Christie looked at him steadily. "Why would I resent you?"

"You won't," he said. "Probably."

She picked up her fork and went back to eating, the matter apparently settled in her mind. Andrew sat across from her and let his smile fade slowly into something quieter.

He hoped she didn't turn out like Bonnie. Not because Bonnie was without value — she wasn't. But because Christie deserved a life with more options than the one her childhood had pointed her toward.

He'd seen too clearly, lately, how these things replicated themselves. Parents passed their patterns to their children without meaning to, without knowing, sometimes without ever meeting them. He and Evan. Christie and Bonnie. Mirrors all the way down.

He didn't know if you could break the pattern from the outside. But you could give someone better materials to work with. That was something.

The next morning. The family services office.

The social worker at the front desk was professional and practiced and looked up with the standard opening smile.

"Good morning. How can I help you?"

"I'm looking for information about a child who was in your system recently," Andrew said. "A girl, ten years old, first name Christie. She was placed here after her mother's arrest a few days ago."

The social worker's posture changed slightly — the professional attentiveness sharpening into something more specific.
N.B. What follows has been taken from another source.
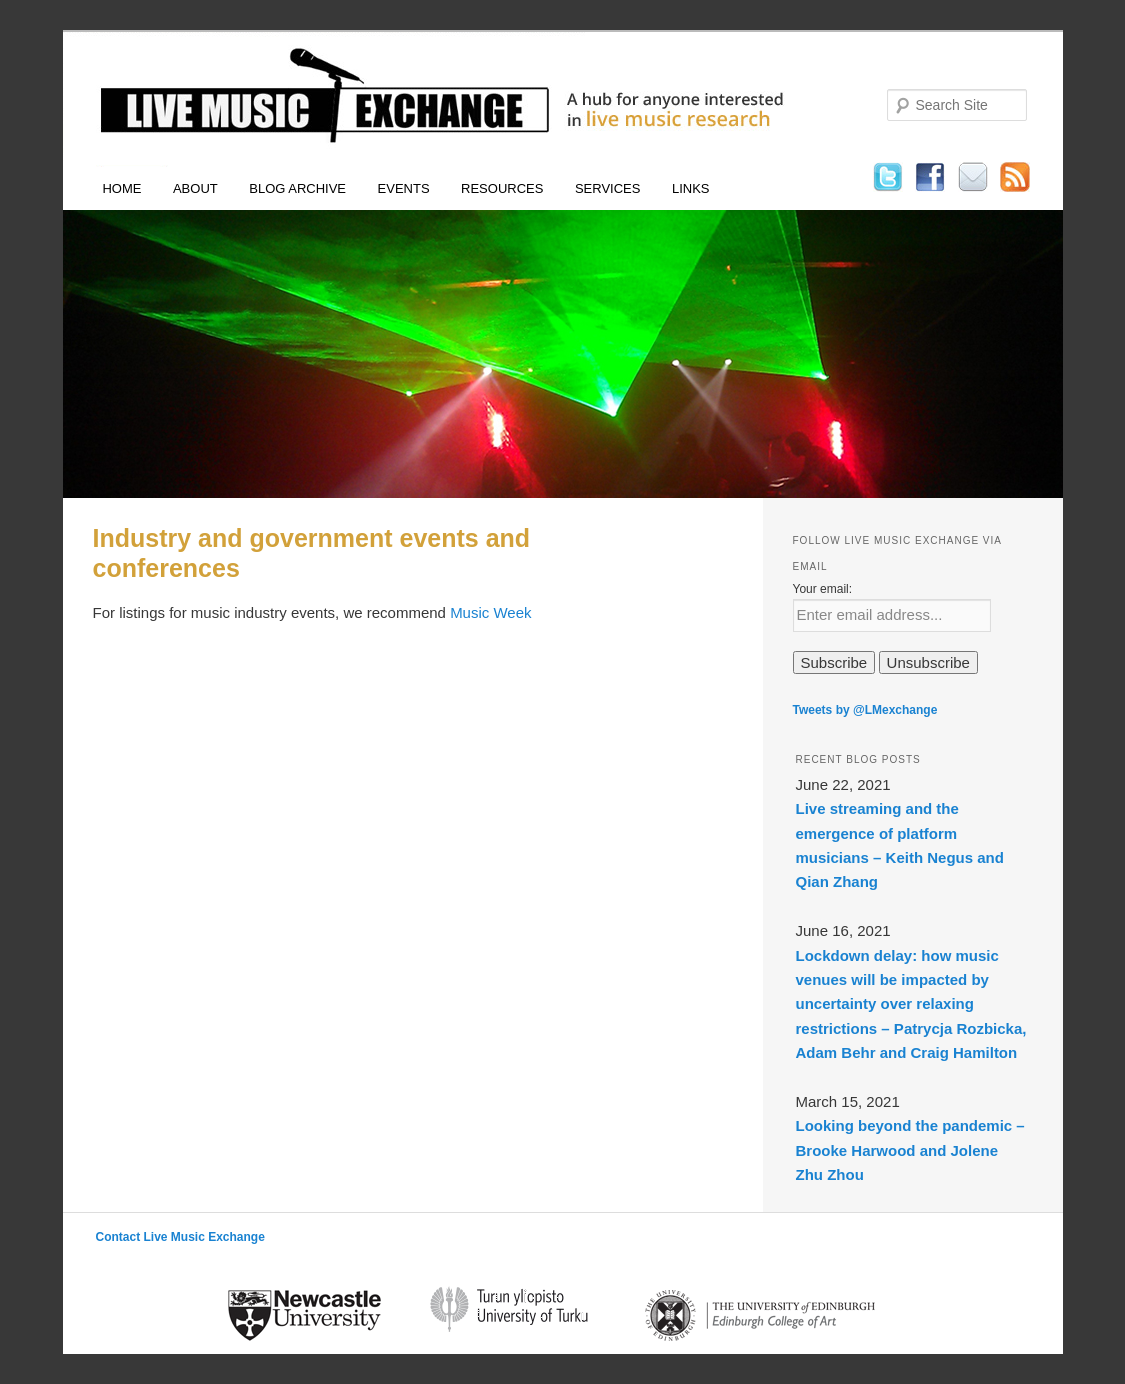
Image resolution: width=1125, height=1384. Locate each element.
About (195, 188)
She stood up. "You know her? Sir, that girl left the facility without authorization three days ago. We haven't been able to locate her."

"I understand." Andrew nodded. "I wanted to ask about the adoption process. Specifically, the requirements for someone in my situation."
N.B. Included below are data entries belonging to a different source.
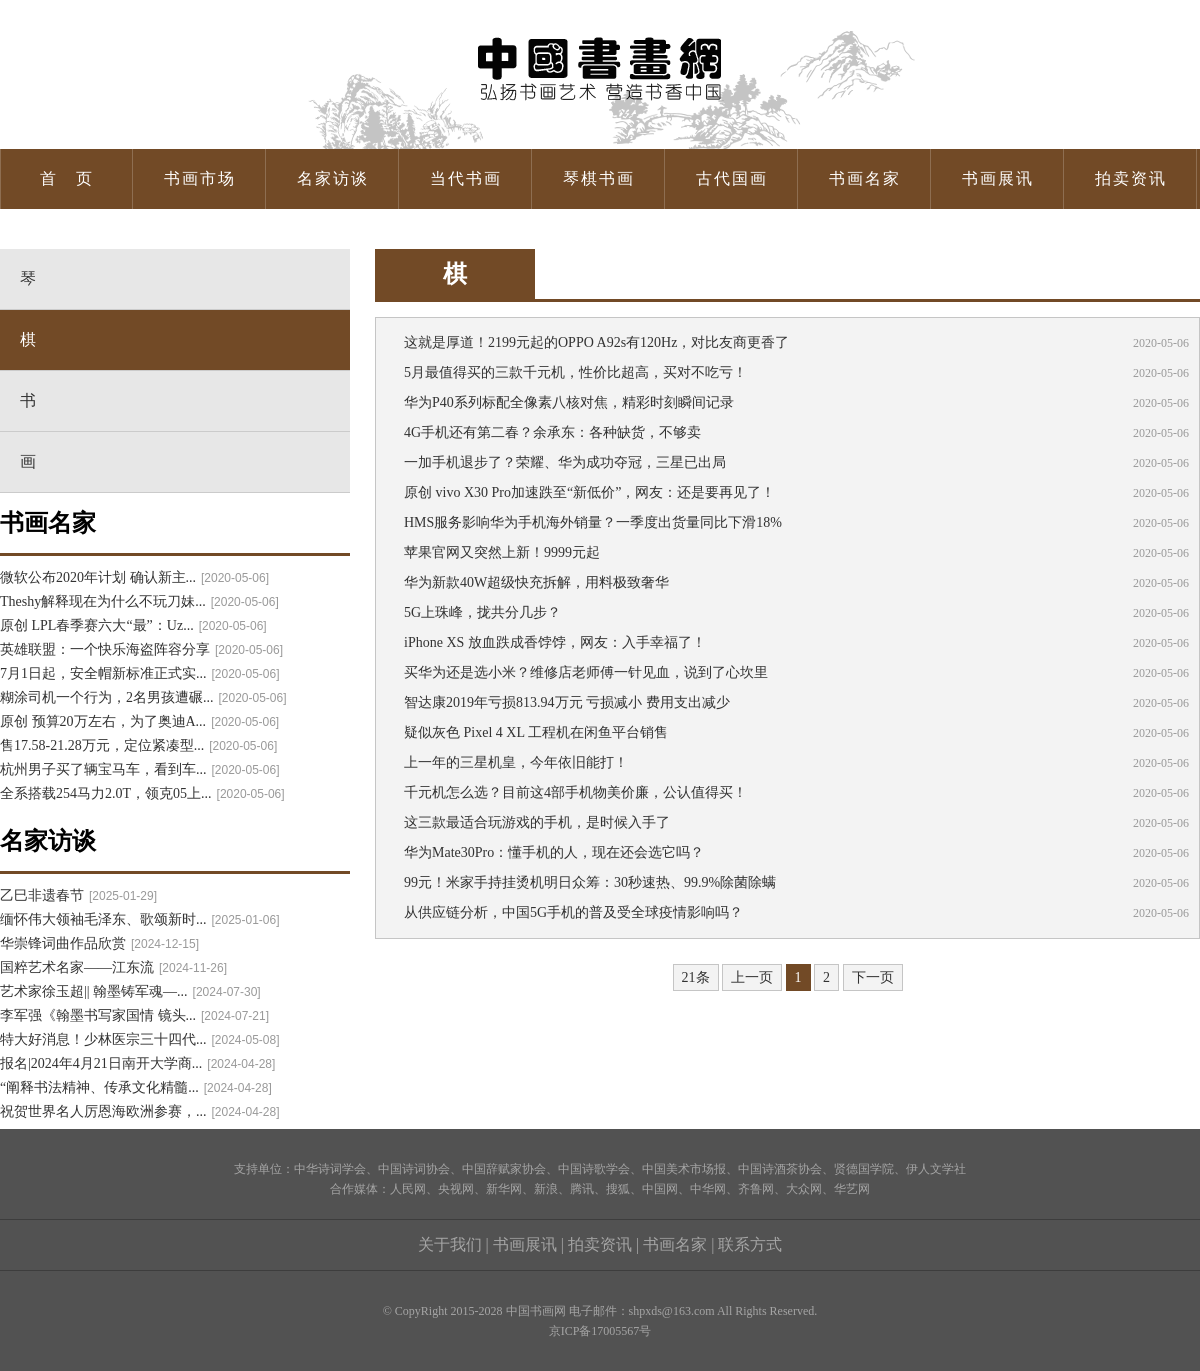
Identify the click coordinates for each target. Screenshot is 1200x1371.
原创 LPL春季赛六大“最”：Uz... (133, 625)
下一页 (873, 977)
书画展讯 (998, 178)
The social worker looked at him the way people look at something that doesn't immediately fit the category they expected. Young, mid-twenties, well-dressed but not formal, standing in a family services office asking about adoption requirements with the calm manner of someone who'd thought about this before walking through the door.

"Sir," she said, with the careful tone of someone trying to be kind about a reality, "I can see you're young. The age requirements alone would—"

"I know I don't currently meet the standard requirements," Andrew said. "I'm not here to argue that. I'd like to understand what the full set of requirements actually is — specifically what thresholds apply, what exceptions exist, and what the process looks like. That's all."

The social worker looked at him for another moment.

Then she extended her hand.

"I'm Lola. I'm one of the placement coordinators here." Her tone had shifted slightly — still professional, but with something that might have been genuine curiosity. "Why don't you sit down, Mr.—"

"Sanchez. Andrew Sanchez."

"Mr. Sanchez." She gestured to the chair across from her desk. "Let's talk through what this actually involves."